Mientras se marchan en dirección al edificio principal mi mente dibuja por un momento lo que podría haber ocurrido, y no va a ser. Al menos, no ahora. Yo, apoyándola contra el mueble del tocador, frente a mí. Me agacharía frente a ella. Abriría sus rodillas empujando cada muslo hacia un lado. La falda de su vestido, que levantaría.
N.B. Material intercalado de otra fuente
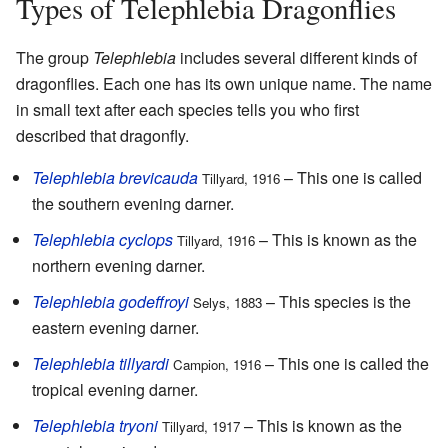
Types of Telephlebia Dragonflies
The group
Telephlebia
includes several different kinds of
dragonflies. Each one has its own unique name. The name
in small text after each species tells you who first
described that dragonfly.
Telephlebia brevicauda
– This one is called
Tillyard, 1916
the southern evening darner.
Telephlebia cyclops
– This is known as the
Tillyard, 1916
northern evening darner.
Telephlebia godeffroyi
– This species is the
Selys, 1883
eastern evening darner.
Telephlebia tillyardi
– This one is called the
Campion, 1916
tropical evening darner.
Telephlebia tryoni
– This is known as the
Tillyard, 1917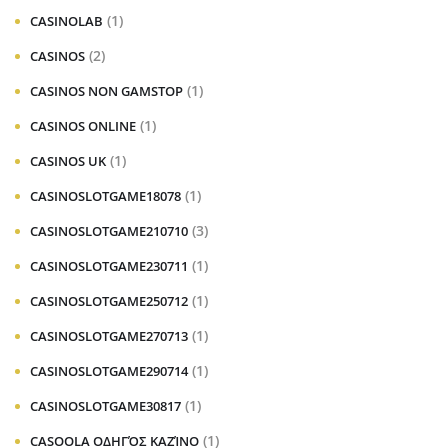
(1)
CASINOLAB
(2)
CASINOS
(1)
CASINOS NON GAMSTOP
(1)
CASINOS ONLINE
(1)
CASINOS UK
(1)
CASINOSLOTGAME18078
(3)
CASINOSLOTGAME210710
(1)
CASINOSLOTGAME230711
(1)
CASINOSLOTGAME250712
(1)
CASINOSLOTGAME270713
(1)
CASINOSLOTGAME290714
(1)
CASINOSLOTGAME30817
(1)
CASOOLA ΟΔΗΓΌΣ ΚΑΖΊΝΟ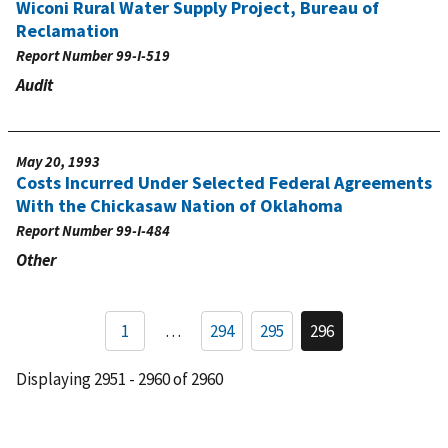
Wiconi Rural Water Supply Project, Bureau of
Reclamation
Report Number
99-I-519
Audit
May 20, 1993
Costs Incurred Under Selected Federal Agreements
With the Chickasaw Nation of Oklahoma
Report Number
99-I-484
Other
Pagination
1
…
294
295
296
Page
Page
Current
page
Displaying 2951 - 2960 of 2960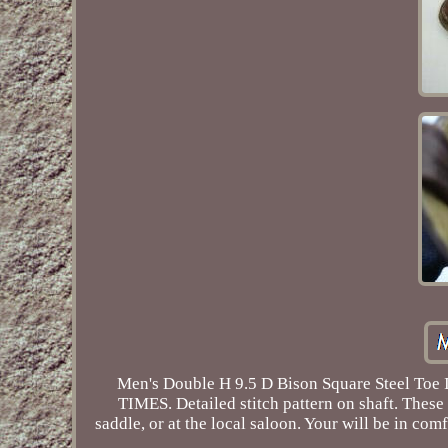
Men's Double H 9.5 D Bison Square Steel
TIMES. Detailed stitch pattern on shaft. These
saddle, or at the local saloon. Your will be in com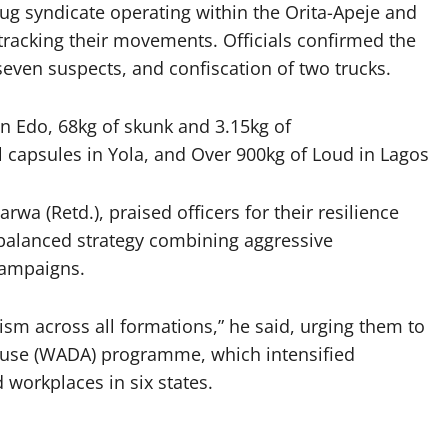
rug syndicate operating within the Orita-Apeje and
tracking their movements. Officials confirmed the
 seven suspects, and confiscation of two trucks.
in Edo,
68kg of skunk and 3.15kg of
 capsules in Yola, and
Over 900kg of Loud in Lagos
(Retd.), praised officers for their resilience
balanced strategy combining aggressive
campaigns.
ism across all formations,” he said, urging them to
Abuse (WADA) programme, which intensified
 workplaces in six states.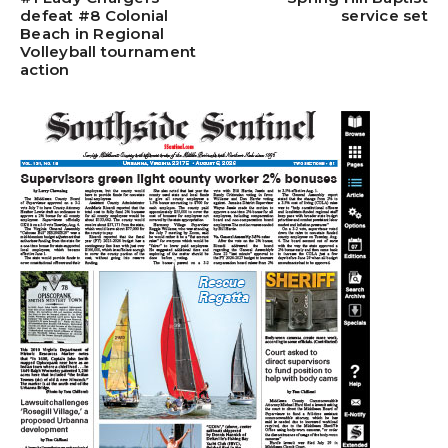
defeat #8 Colonial
service set
Beach in Regional
Volleyball tournament
action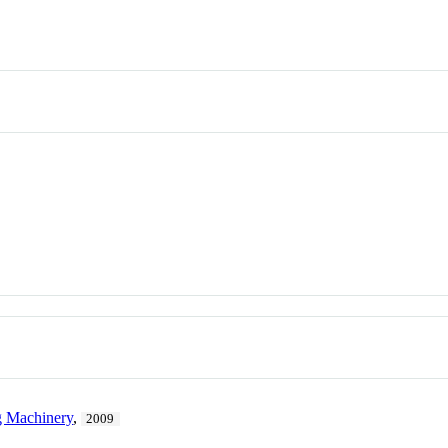
g Machinery
,
2009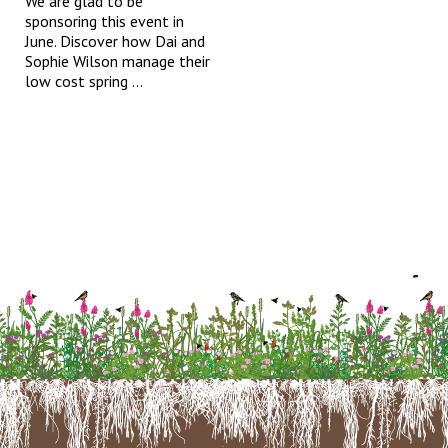
We are glad to be
sponsoring this event in
June. Discover how Dai and
Sophie Wilson manage their
low cost spring ...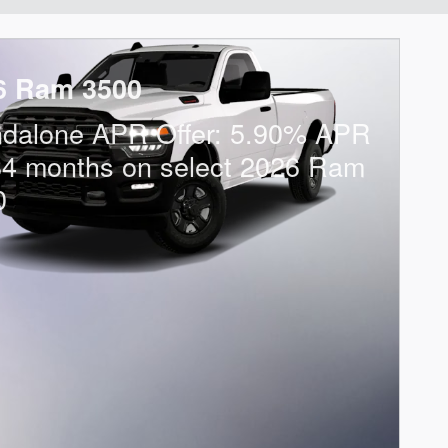
6 Ram 3500
ndalone APR Offer: 5.90% APR
84 months on select 2026 Ram
0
Probablemente besaría sus piernas hasta llegar al raso de las bragas. Buscaría su olor, fruto de tantas horas lubricando. Con la mano, apartaría el elástico de las bragas. O mejor, se las quitaría. De atrás adelante, seguiría la línea en la que sus piernas se unen, hasta dar con la abertura de su vagina. De ahí colgaría la cuerda de las bolas. Y tiraría.